ABSTRACT
The experiment on 'spontaneous heat generation' that W. Reich set up with A. Einstein on a winter day in the midst of WWII, at a time when Nazi Germany had the upper hand, is likely the
most bungled experiment in the history of science. And it would forever leave hanging over Reich a
specter of failure, if not crankiness. The man who was later dubbed the greatest genius of the XXth
century by the universal media entente, had rejected Reich's discovery of a thermal anomaly as a trivial artifact resulting from the blockage of normal indoor convection currents - the 'explanation' having been provided courtesy of L. Infeld, then Einstein's assistant.
The experiment centered on whether there was - as Reich claimed - or not, an anomalous positive temperature difference above the top plate of an insulated Faraday cage (named by Reich - the
Orgone Accumulator). If reproducible, Einstein stated the thermal anomaly would be "like a bombshell in Physics".
The present communication describes performance of what we consider to be the critical control to the Reich-Einstein experiment. We found that in a dark, unheated basement room the positive temperature difference above the
top of a naked suspended metal box, as compared to the suspended air thermometer is, in general,
sustained around the clock and is highly significant even by statistical analysis. No such thermal
anomaly is observed with only the wooden box. Furthermore, we demonstrate how the thermal
anomaly can be separated from the cooling effect of any convection currents arising from the ground
(or the floor), and persists when the underside of the metal enclosure is directly exposed to these currents. It is therefore independent of any convection currents in a closed room, and specific to the
unknown energy functions of a metal box. This simple control would have by itself proven correct
the hypothesis that Reich had proposed regarding the existence of anomalous radiative fluxes capable of generating heat in seeming defiance of the Second Law, such as are responsible for the production
of an excess thermal energy above the top of the metal box.

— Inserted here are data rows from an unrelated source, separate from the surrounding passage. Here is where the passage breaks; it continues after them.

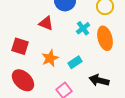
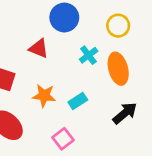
orange star: (50, 58) -> (44, 96), turned 30
black arrow: (99, 80) -> (125, 113), moved, turned 126

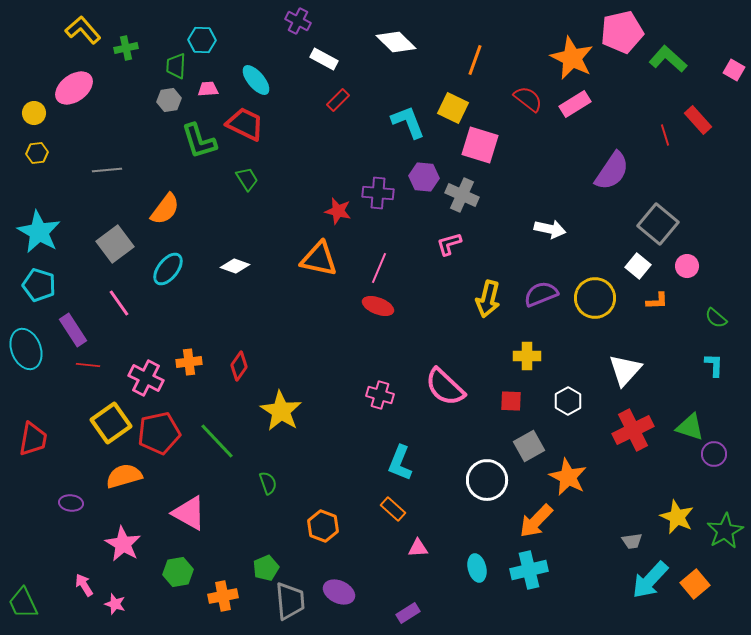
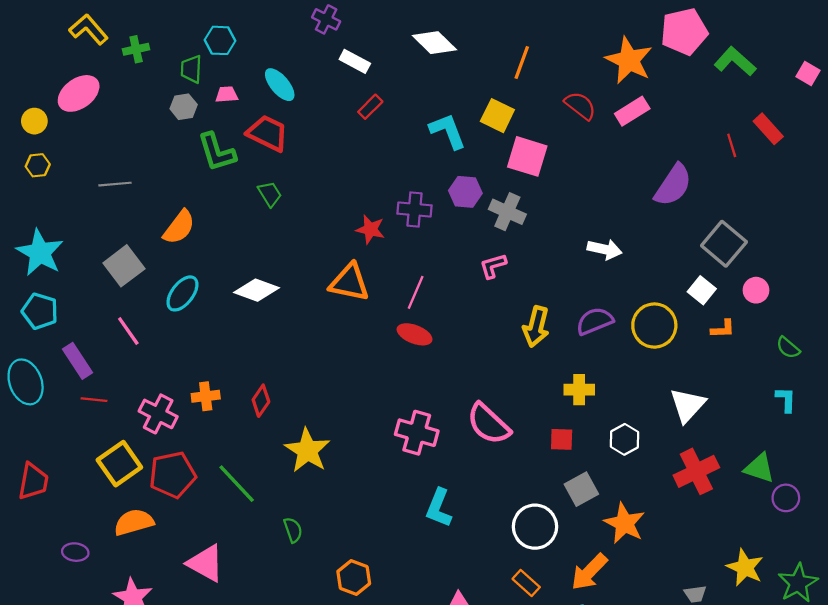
white diamond: (235, 266) -> (257, 290), size x1.4
pink cross: (380, 395) -> (417, 433), size x1.4
orange rectangle: (393, 509) -> (526, 583), moved

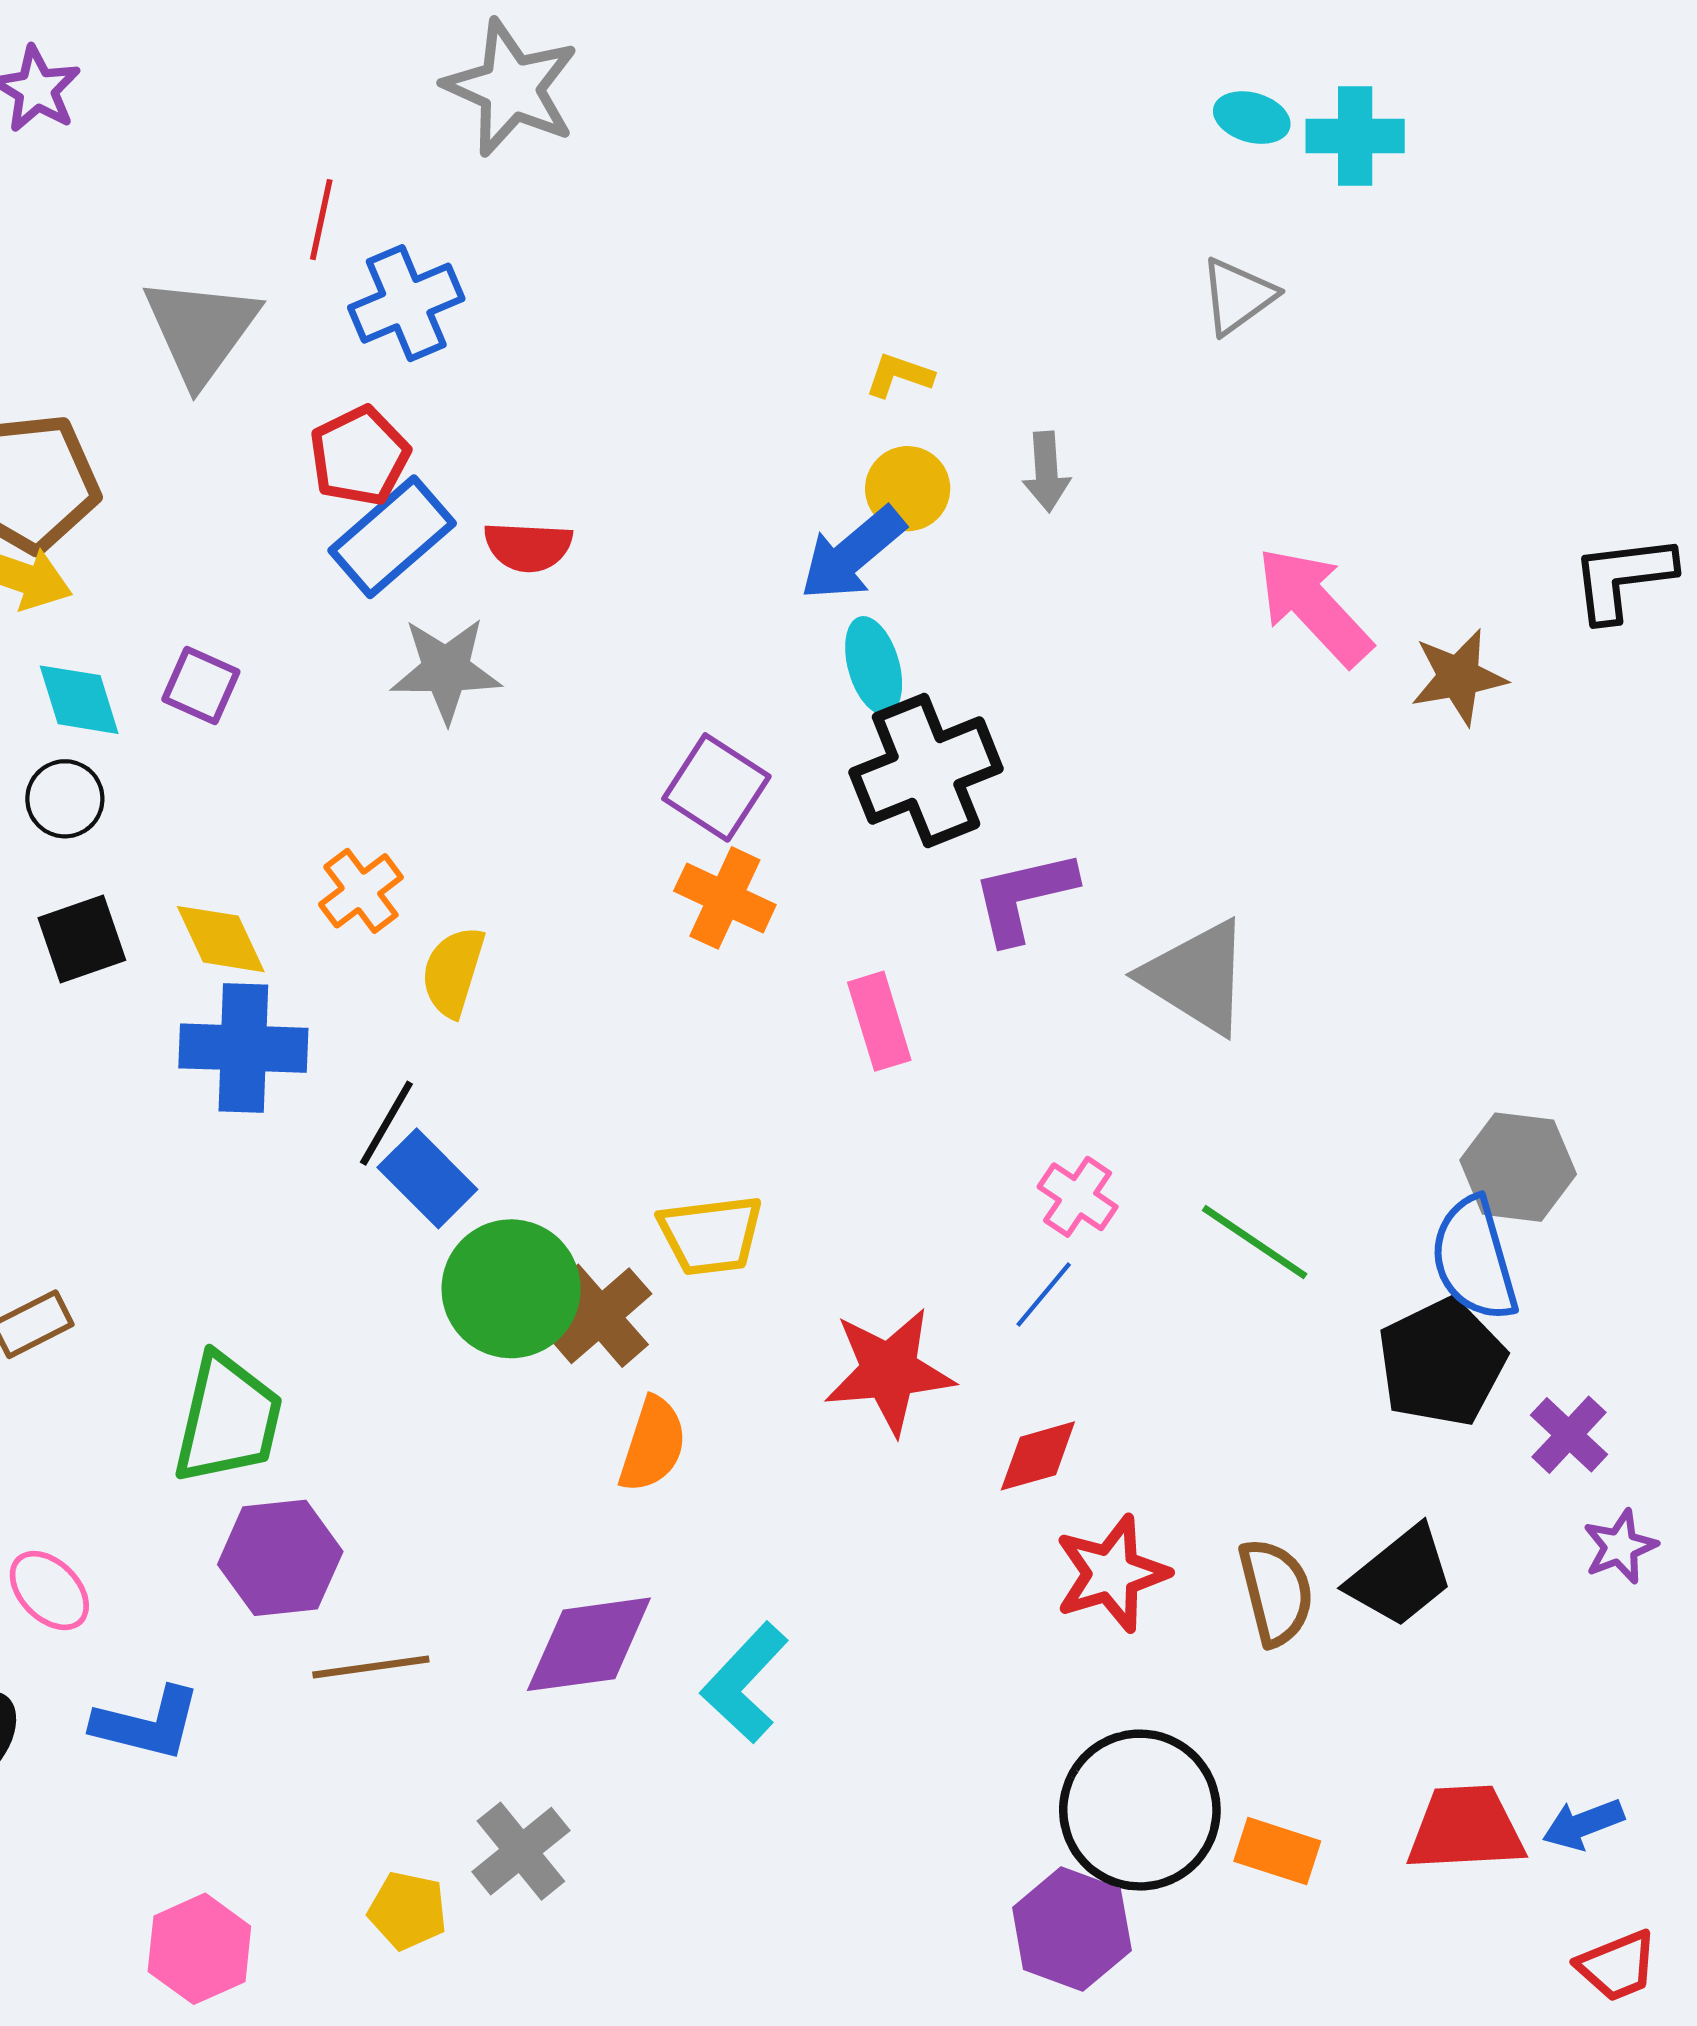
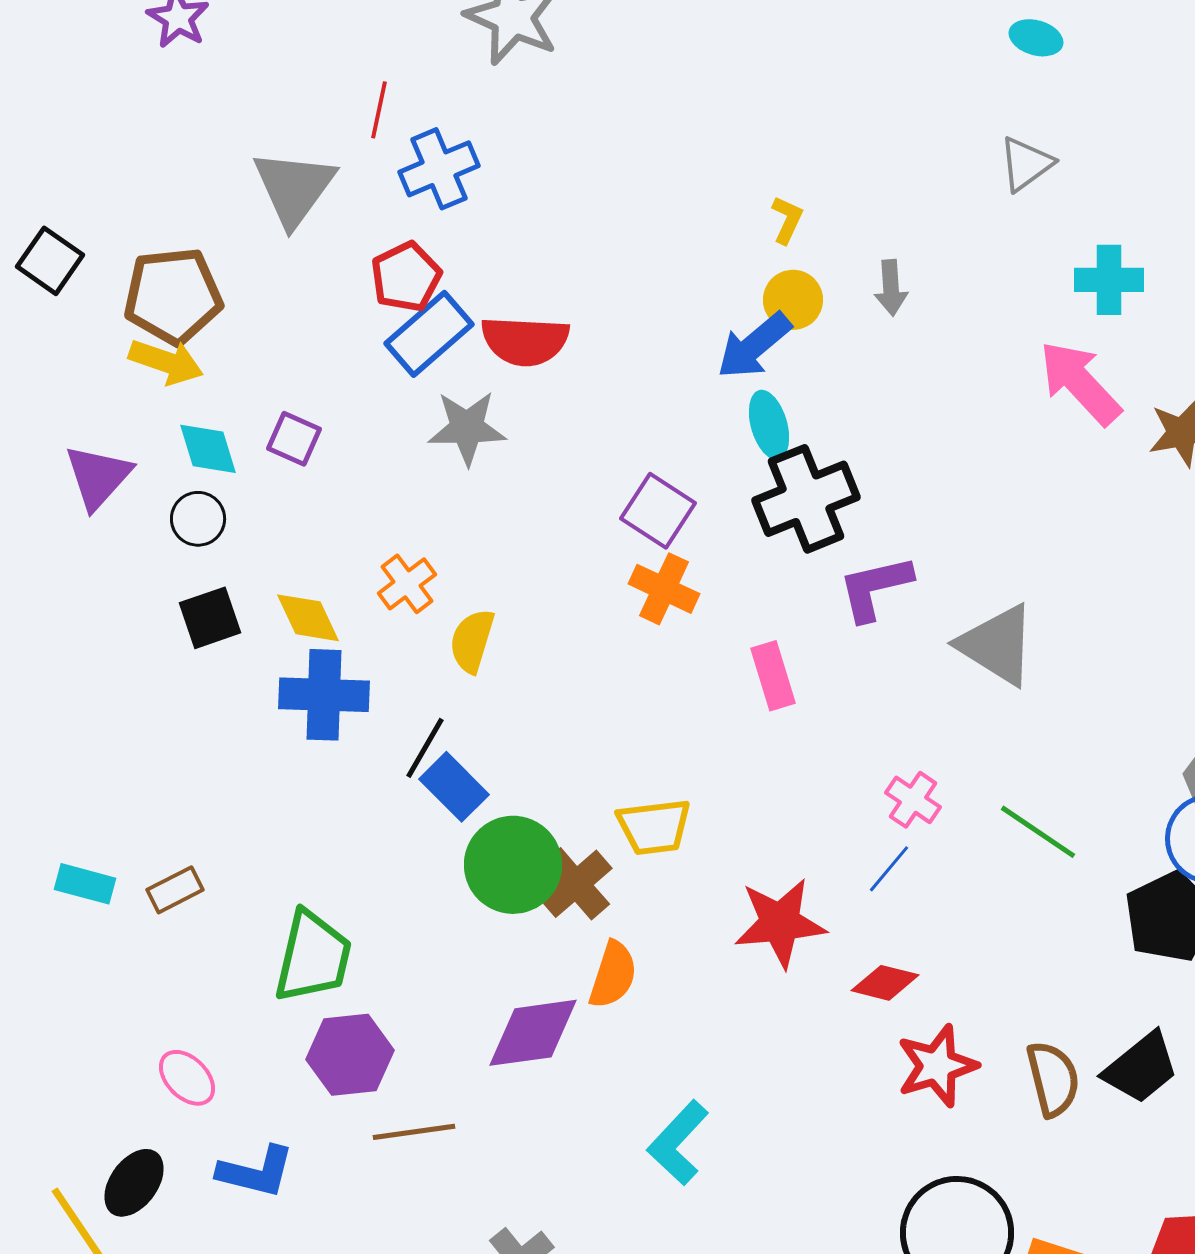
cyan cross: (1355, 136) -> (1109, 280), moved
yellow L-shape: (899, 375) -> (787, 220), turned 96
red semicircle: (528, 547) -> (525, 341), size x1.4
red diamond: (1038, 1456) -> (885, 983), turned 30
purple diamond: (589, 1644) -> (533, 1033), moved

For nearly sixty years, the Reich-Einstein experiment has remained forbidden territory: not
one stringent repetition was ever performed. This alone could stand as a tribute to the slowness of
change which a socially promoted armor imposes upon human understanding and grasp of natural
processes. Yet, the thermal phenomenon is verifiable, and observed even under disadvantageous or
limit conditions. Thereby, Infeld's objection is shown to be facile, and Einstein's oscillation between
his enthusiasm for Reich's explanation and his hasty acceptance of this facile objection, leaves us with
the sensation that Great Men are only the idols of Little Men. The authors in fact contend that, for
a brief moment, Einstein had in his hands the chance he had so much sought (with the gravity papers,
the ZPE proposal, and the search for a unified field theory) to grasp an experimental basis for a non-electromagnetic continuous field action.